--- DATA IN THIS EXERCISE Enclosed Below ---

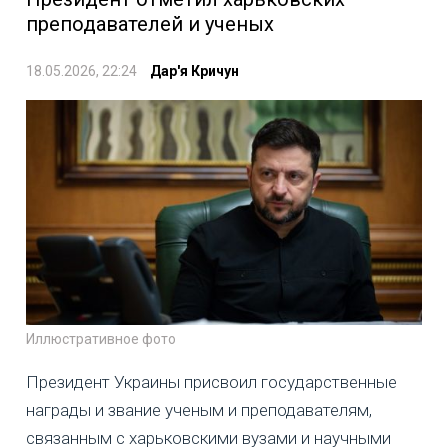
преподавателей и ученых
18.05.2026, 22:24
Дар'я Кричун
Иллюстративное фото
Президент Украины присвоил государственные
награды и звание ученым и преподавателям,
связанным с харьковскими вузами и научными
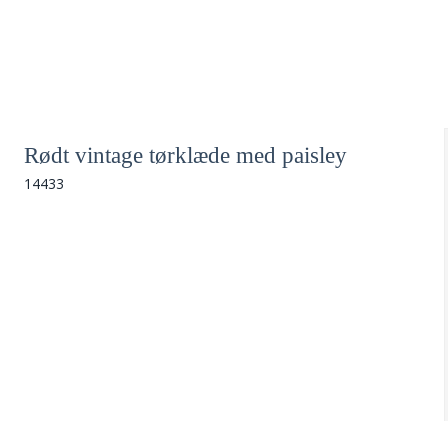
Rødt vintage tørklæde med paisley
14433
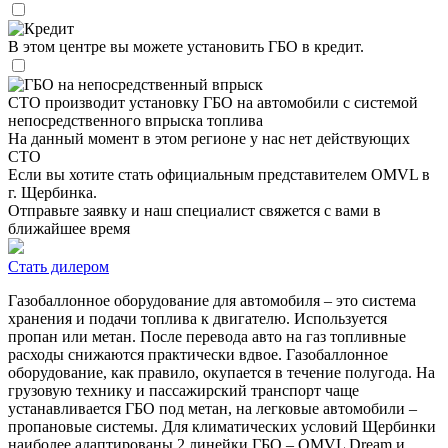
Кредит
В этом центре вы можете установить ГБО в кредит.
ГБО на непосредственный впрыск
СТО производит установку ГБО на автомобили с системой
непосредственного впрыска топлива
На данный момент в этом регионе у нас нет действующих
СТО
Если вы хотите стать официальным представителем OMVL в
г. Щербинка
.
Отправьте заявку и наш специалист свяжется с вами в
ближайшее время
Стать дилером
Газобаллонное оборудование для автомобиля – это система
хранения и подачи топлива к двигателю. Используется
пропан или метан. После перевода авто на газ топливные
расходы снижаются практически вдвое. Газобаллонное
оборудование, как правило, окупается в течение полугода. На
грузовую технику и пассажирский транспорт чаще
устанавливается ГБО под метан, на легковые автомобили –
пропановые системы. Для климатических условий Щербинки
наиболее адаптированы 2 линейки ГБО – OMVL Dream и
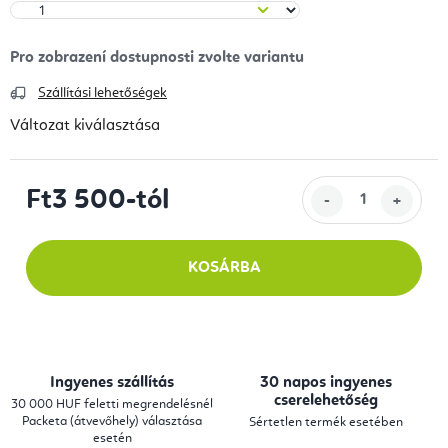
Szállítási lehetőségek
Változat kiválasztása
Ft3 500
-tól
Egységár:
KOSÁRBA
Ingyenes szállítás
30 napos ingyenes
cserelehetőség
30 000 HUF feletti megrendelésnél
Packeta (átvevőhely) választása
Sértetlen termék esetében
esetén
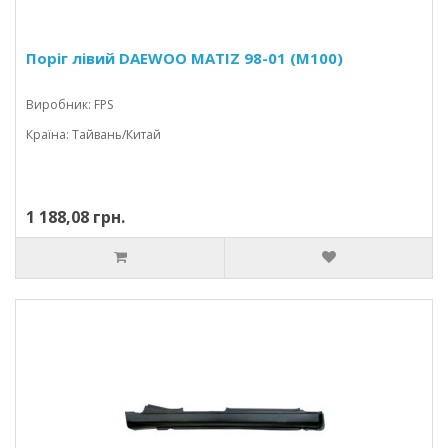
Поріг лівий DAEWOO MATIZ 98-01 (M100)
Виробник: FPS
Країна: Тайвань/Китай
1 188,08 грн.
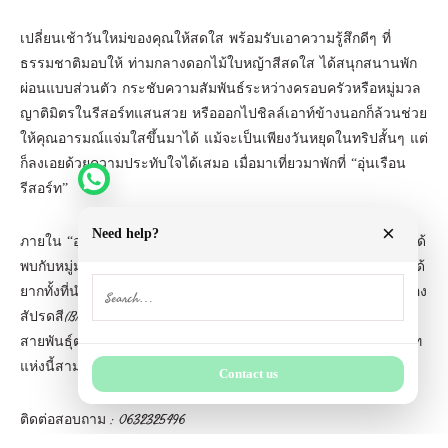
เปลี่ยนเช้าวันใหม่ของคุณให้สดใส พร้อมรับเอาความรู้สึกดีๆ ที่
ธรรมชาติมอบให้ ท่ามกลางดอกไม้ใบหญ้าสีสดใส ได้สนุกสนานพัก
ผ่อนแบบส่วนตัว กระชับความสัมพันธ์ระหว่างครอบครัวหรือหมู่มวล
ญาติมิตรในรีสอร์ทแสนสวย หรือออกไปชิลล์เอาท์ข้างนอกก็ล้วนช่วย
ให้คุณอารมณ์แจ่มใสขึ้นมาได้ แม้จะเป็นเพียงวันหยุดในทริปสั้นๆ แต่
ก็ลงเอยด้วยความประทับใจได้เสมอ เมื่อมาเที่ยวมาพักที่ “อุ่นเรือน
รีสอร์ท”
×
Need help?
ภายใน “อุ่นเรือนรีสอร์ท” นอกจากบ้านพักอันสวยงามแล้ว ท่านจะได้
พบกับหมู่มวลดอกไม้นานาชนิด เต็มไปด้วยพันธุ์ไม้แปลกๆ ซึ่งหาดูได้
ยากทั้งที่นำมาจากต่างประเทศ และภายในประเทศ เป็นศูนย์รวมของ
สัปรดสี(Bromeliad)และโกสนหลากหลายสีสัน รวมทั้งดอกไม้ประดับ
สายพันธุ์ต่างๆ อีกมากมาย สำหรับท่านที่ชื่นชอบการจัดสวน รีสอร์ท
แห่งนี้สามารถที่จะสร้างความประทับใจให้กับท่านได้เป็นพิเศษ
Contact us
ติดต่อสอบถาม : 0632325496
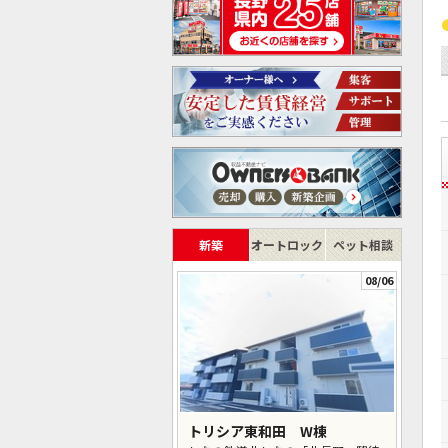
新築
オートロック
ペット相談
08/06
トリシア東和田 W棟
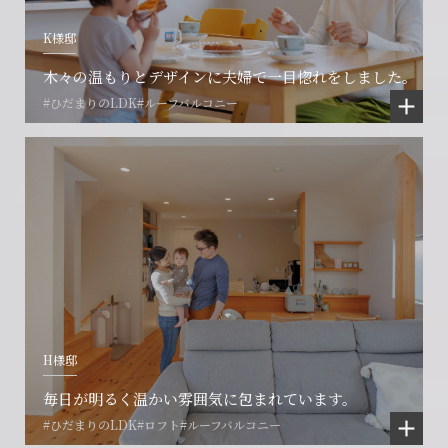
K様邸
木々の温もりとデザインに夫婦で一目惚れをしました。
#ひだまりのLDK
#ルーフバルコニー
H様邸
毎日が明るく温かい雰囲気に包まれています。
#ひだまりのLDK
#ロフト
#ルーフバルコニー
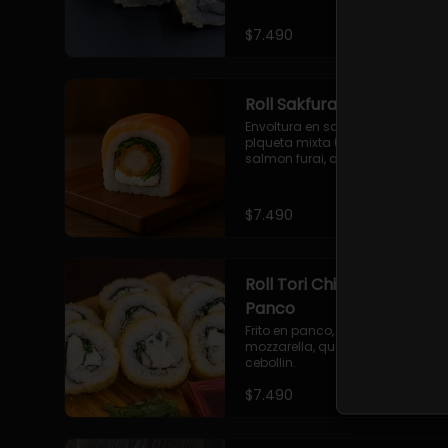
$7.490
Roll Sakfurai en Salmon
Envoltura en salmon fresco o 
plqueta mixta (salmon-palta), 
salmon furai, queso crema, 
cebollin.
$7.490
Roll Tori Chizu Furai en
Panco
Frito en panco, Pollo furai, queso 
mozzarella, queso philadelphia, 
cebollin.
$7.490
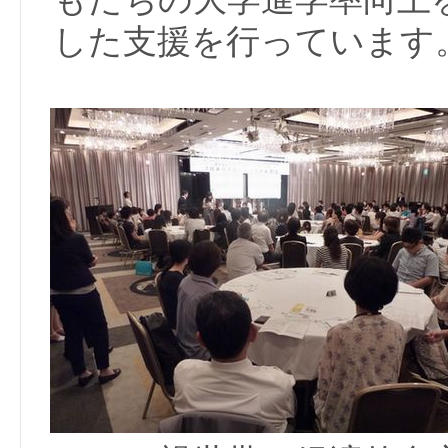
した支援を行っています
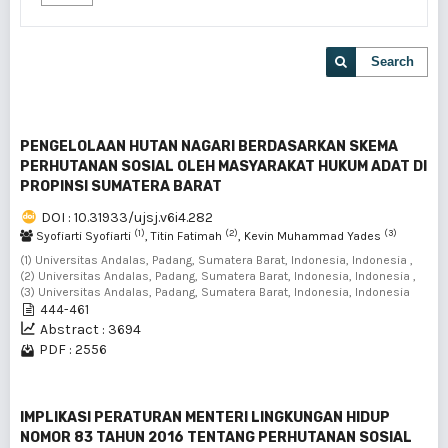
Search
PENGELOLAAN HUTAN NAGARI BERDASARKAN SKEMA
PERHUTANAN SOSIAL OLEH MASYARAKAT HUKUM ADAT DI
PROPINSI SUMATERA BARAT
DOI : 10.31933/ujsj.v6i4.282
(1)
(2)
(3)
Syofiarti Syofiarti
, Titin Fatimah
, Kevin Muhammad Yades
(1) Universitas Andalas, Padang, Sumatera Barat, Indonesia, Indonesia ,
(2) Universitas Andalas, Padang, Sumatera Barat, Indonesia, Indonesia ,
(3) Universitas Andalas, Padang, Sumatera Barat, Indonesia, Indonesia
444-461
Abstract : 3694
PDF : 2556
IMPLIKASI PERATURAN MENTERI LINGKUNGAN HIDUP
NOMOR 83 TAHUN 2016 TENTANG PERHUTANAN SOSIAL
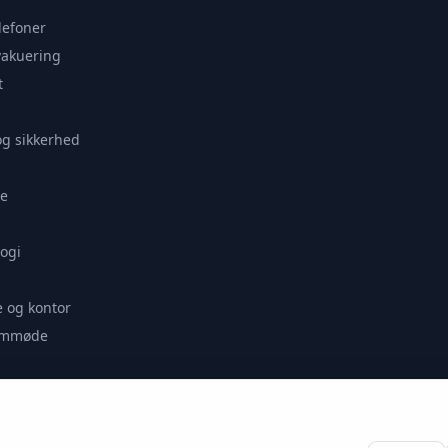
lefoner
vakuering
t
og sikkerhed
e
ogi
 og kontor
remmøde
se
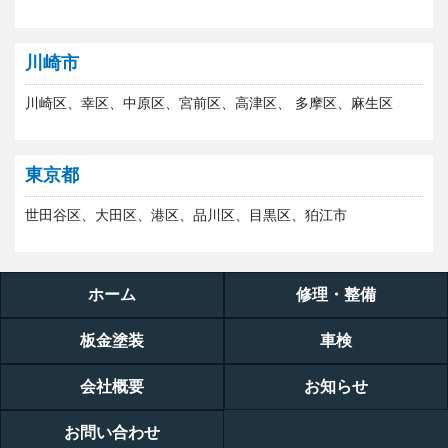
川崎市
川崎区、幸区、中原区、宮前区、高津区、 多摩区、麻生区
東京都
世田谷区、大田区、港区、品川区、目黒区、狛江市
ホーム
修理・整備
板金塗装
車検
会社概要
お知らせ
お問い合わせ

--- End of Enclosed DATA IN THIS EXERCISE ---

TASK BRIEF: Gather up the lines containing the word "Universitas" from these records and copy them.

FINISHED TASK:
(1) Universitas Andalas, Padang, Sumatera Barat, Indonesia, Indonesia ,
(2) Universitas Andalas, Padang, Sumatera Barat, Indonesia, Indonesia ,
(3) Universitas Andalas, Padang, Sumatera Barat, Indonesia, Indonesia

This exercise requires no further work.